In The Shadow Of The Moon

Until now, there were exactly three great movies about the US space program: "The Right Stuff," "Apollo 13," and Tom Hanks' HBO series "From The Earth To The Moon."

Add to that "In The Shadow Of The Moon," a new documentary about the Apollo program that stars the men who actually went to the moon, including those who went around it without setting foot on lunar soil. Chief among the latter is Michael Collins, the command module pilot who orbited the moon while Neil Armstrong and Buzz Aldrin became known for all eternity as the first men to walk on another world. Collins doesn't hold anything back, nor do Aldrin, Alan Bean, Jim Lovell, Gene Cernan, John Young, and other members of one of the most elite clubs in the world -- the lunar explorers. Neil Armstrong, still notoriously private, didn't sit for the new segments, but he and his colleagues appear in lots of the genuine NASA footage director David Sington has strung together.

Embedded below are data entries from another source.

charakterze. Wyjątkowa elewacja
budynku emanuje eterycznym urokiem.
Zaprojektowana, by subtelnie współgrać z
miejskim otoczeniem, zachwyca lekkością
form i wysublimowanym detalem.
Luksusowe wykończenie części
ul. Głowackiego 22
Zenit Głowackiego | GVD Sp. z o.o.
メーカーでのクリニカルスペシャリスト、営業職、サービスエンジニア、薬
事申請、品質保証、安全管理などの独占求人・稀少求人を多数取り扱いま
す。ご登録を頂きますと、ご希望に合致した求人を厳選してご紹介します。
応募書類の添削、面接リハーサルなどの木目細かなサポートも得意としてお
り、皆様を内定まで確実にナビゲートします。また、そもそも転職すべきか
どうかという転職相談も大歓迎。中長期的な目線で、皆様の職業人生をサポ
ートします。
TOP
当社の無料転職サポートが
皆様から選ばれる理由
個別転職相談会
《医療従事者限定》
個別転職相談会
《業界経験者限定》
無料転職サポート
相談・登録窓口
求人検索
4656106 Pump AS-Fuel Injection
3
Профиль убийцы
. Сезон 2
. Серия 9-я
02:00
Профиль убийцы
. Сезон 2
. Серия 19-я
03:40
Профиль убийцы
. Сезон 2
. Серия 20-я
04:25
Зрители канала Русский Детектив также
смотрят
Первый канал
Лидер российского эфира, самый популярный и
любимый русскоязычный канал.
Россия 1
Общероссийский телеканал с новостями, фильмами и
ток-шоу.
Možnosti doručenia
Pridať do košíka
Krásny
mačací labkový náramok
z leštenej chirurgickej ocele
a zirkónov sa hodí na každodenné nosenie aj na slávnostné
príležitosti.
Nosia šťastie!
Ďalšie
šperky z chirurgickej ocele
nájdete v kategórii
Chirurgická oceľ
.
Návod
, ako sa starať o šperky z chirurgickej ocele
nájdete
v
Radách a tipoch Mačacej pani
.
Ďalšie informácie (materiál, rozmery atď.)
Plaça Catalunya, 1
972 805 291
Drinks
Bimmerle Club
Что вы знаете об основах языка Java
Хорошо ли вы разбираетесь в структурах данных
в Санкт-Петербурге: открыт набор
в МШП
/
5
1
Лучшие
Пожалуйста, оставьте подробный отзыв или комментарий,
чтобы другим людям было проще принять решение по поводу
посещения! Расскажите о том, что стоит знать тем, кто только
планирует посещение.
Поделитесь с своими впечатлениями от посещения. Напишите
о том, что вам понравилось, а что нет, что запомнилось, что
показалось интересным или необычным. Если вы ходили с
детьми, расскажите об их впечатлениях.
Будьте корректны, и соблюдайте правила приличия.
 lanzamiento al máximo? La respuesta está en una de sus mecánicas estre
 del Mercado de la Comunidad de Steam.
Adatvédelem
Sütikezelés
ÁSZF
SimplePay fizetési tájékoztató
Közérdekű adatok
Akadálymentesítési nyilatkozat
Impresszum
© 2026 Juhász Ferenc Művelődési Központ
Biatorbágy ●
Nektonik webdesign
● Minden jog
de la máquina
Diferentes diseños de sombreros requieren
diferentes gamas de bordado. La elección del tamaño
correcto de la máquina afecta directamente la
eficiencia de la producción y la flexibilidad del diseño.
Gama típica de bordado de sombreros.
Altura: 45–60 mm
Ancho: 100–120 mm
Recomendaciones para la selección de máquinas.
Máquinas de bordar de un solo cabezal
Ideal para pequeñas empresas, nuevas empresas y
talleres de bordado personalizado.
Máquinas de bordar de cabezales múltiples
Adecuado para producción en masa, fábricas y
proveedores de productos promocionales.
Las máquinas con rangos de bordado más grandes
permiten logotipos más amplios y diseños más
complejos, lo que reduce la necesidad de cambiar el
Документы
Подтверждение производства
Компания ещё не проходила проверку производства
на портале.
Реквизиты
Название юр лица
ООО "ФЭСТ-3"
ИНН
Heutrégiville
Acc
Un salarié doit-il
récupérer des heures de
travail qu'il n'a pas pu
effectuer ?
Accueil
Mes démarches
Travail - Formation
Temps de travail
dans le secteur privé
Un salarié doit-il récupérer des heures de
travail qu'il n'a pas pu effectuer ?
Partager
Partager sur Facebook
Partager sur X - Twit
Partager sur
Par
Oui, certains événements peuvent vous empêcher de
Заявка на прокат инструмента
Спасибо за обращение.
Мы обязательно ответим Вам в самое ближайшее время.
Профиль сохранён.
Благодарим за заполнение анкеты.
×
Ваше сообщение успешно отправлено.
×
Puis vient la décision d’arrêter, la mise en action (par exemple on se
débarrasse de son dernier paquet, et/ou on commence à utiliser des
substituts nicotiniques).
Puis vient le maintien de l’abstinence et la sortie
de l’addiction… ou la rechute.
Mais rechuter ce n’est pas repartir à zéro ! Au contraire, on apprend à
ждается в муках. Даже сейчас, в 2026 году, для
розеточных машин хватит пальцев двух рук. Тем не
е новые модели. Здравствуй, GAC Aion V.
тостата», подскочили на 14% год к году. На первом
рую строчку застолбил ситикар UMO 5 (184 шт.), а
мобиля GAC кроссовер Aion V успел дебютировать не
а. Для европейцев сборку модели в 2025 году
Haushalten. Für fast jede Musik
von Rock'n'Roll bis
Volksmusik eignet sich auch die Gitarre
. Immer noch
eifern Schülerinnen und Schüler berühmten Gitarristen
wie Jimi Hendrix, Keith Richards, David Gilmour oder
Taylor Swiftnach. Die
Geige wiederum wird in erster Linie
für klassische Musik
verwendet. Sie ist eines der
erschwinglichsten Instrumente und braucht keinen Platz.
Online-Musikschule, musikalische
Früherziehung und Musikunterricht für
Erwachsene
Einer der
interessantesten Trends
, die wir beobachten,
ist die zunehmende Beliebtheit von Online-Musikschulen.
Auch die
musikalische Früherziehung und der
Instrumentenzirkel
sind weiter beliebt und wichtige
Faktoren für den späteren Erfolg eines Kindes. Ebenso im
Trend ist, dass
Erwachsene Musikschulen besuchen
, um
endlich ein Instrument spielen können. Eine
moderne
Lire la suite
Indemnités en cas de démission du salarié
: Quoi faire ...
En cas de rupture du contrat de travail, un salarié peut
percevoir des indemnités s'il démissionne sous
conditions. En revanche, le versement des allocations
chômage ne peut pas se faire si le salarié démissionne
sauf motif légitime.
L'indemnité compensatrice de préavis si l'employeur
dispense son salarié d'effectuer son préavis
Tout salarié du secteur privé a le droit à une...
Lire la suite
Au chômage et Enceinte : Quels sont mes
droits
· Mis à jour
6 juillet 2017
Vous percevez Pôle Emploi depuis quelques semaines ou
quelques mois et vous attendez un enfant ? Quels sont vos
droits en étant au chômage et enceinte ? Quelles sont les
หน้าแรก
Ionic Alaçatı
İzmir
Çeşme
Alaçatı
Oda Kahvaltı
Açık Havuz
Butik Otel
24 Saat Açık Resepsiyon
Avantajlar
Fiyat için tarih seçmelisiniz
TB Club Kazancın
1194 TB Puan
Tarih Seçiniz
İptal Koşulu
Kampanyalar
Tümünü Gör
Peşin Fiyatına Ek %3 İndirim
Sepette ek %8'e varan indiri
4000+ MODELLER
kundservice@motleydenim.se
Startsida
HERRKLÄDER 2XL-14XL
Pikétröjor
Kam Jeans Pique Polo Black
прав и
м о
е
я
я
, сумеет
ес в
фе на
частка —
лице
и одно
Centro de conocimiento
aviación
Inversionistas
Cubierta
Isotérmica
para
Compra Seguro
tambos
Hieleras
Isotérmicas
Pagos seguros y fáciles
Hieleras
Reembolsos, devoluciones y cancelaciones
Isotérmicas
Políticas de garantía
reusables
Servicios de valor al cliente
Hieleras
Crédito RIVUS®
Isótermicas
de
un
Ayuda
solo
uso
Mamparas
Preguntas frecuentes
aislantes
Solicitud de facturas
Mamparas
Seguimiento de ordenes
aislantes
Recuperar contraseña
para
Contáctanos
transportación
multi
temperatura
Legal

They tell the story in their own words, from the earliest days of the space race to JFK's commitment to land a man on the moon before the end of the 1960s to the Apollo 1 fire that killed 3 astronauts on the pad during a test to that triumphant Apollo 11 mission in July, 1969 and on through the last moon voyage, Apollo 17.

It's hard to believe we haven't been back in 35 years. As a fan of the space effort, I hope we go back again in my lifetime. Until then, "In The Shadow Of The Moon" is more than a history lesson about a great adventure; it's a terrific movie, too.